#### ASSIGNED TASK
All lines from the one with "Image attached. Target: liver." onward, through the last line of the records below, are to be retyped word for word.

*** Opening DATA ***

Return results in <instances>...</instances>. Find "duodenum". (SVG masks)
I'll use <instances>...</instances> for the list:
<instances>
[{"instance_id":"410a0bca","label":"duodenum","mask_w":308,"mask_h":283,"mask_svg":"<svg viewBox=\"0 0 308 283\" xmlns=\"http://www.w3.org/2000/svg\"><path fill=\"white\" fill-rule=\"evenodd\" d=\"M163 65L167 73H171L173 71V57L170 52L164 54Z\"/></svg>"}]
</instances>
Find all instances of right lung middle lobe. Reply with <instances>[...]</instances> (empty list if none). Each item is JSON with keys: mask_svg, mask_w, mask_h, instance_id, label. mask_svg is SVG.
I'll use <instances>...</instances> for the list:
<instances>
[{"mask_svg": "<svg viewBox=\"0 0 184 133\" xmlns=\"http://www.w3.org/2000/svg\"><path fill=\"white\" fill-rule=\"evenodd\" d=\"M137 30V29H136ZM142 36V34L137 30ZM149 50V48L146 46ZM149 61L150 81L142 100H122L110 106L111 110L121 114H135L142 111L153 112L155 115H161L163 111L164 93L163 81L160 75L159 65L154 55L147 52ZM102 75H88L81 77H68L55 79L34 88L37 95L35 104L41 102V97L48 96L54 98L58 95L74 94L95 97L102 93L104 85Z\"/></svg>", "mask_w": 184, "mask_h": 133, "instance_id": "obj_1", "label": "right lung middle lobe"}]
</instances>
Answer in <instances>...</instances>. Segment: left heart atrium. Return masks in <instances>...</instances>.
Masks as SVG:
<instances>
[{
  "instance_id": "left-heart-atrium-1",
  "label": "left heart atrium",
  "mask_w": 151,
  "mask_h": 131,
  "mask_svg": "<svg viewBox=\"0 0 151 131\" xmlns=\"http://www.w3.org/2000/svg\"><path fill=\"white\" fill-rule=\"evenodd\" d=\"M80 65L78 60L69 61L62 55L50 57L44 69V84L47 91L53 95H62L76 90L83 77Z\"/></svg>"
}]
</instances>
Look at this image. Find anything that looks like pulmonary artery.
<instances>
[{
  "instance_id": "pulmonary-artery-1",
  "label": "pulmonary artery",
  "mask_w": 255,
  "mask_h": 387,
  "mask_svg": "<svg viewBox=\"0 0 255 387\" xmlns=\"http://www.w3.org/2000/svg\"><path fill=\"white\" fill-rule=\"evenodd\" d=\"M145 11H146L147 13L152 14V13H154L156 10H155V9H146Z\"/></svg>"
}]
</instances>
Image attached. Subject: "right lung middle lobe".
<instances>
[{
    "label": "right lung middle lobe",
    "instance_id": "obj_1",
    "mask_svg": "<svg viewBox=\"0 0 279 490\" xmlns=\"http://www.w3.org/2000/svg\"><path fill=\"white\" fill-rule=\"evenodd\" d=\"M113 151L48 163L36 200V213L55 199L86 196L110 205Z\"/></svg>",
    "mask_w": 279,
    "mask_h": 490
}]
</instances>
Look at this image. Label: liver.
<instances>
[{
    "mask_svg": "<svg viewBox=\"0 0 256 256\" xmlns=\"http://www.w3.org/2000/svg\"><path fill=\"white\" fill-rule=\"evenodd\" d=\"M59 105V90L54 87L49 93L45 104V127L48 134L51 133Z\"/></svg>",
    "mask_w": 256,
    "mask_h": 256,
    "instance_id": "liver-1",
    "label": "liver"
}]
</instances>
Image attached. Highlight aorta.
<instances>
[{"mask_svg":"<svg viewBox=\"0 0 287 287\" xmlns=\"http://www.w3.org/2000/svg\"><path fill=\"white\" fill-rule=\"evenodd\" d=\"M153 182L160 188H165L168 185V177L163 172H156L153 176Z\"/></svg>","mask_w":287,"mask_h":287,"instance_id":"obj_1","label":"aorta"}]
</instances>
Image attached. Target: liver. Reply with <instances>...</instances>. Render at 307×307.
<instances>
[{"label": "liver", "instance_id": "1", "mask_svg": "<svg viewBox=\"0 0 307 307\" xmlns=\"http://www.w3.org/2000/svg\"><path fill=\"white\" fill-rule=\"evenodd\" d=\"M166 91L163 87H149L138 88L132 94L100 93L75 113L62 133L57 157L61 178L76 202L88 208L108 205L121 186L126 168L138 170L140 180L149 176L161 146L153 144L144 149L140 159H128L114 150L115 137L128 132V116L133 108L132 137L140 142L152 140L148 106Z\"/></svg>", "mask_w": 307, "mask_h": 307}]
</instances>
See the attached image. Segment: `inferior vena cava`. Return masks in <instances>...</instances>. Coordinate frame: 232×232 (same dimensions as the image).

*** Closing DATA ***

#### REPLY TO THE TASK
Image attached. Target: liver. Reply with <instances>...</instances>. Render at 307×307.
<instances>
[{"label": "liver", "instance_id": "1", "mask_svg": "<svg viewBox=\"0 0 307 307\" xmlns=\"http://www.w3.org/2000/svg\"><path fill=\"white\" fill-rule=\"evenodd\" d=\"M166 91L163 87H149L138 88L132 94L100 93L75 113L62 133L57 157L61 178L76 202L88 208L108 205L121 186L126 168L138 170L140 180L149 176L161 146L153 144L144 149L140 159H128L114 150L115 137L128 132V116L133 108L132 137L140 142L152 140L148 106Z\"/></svg>", "mask_w": 307, "mask_h": 307}]
</instances>
See the attached image. Segment: `inferior vena cava`. Return masks in <instances>...</instances>. Coordinate frame: 232×232 (same dimensions as the image).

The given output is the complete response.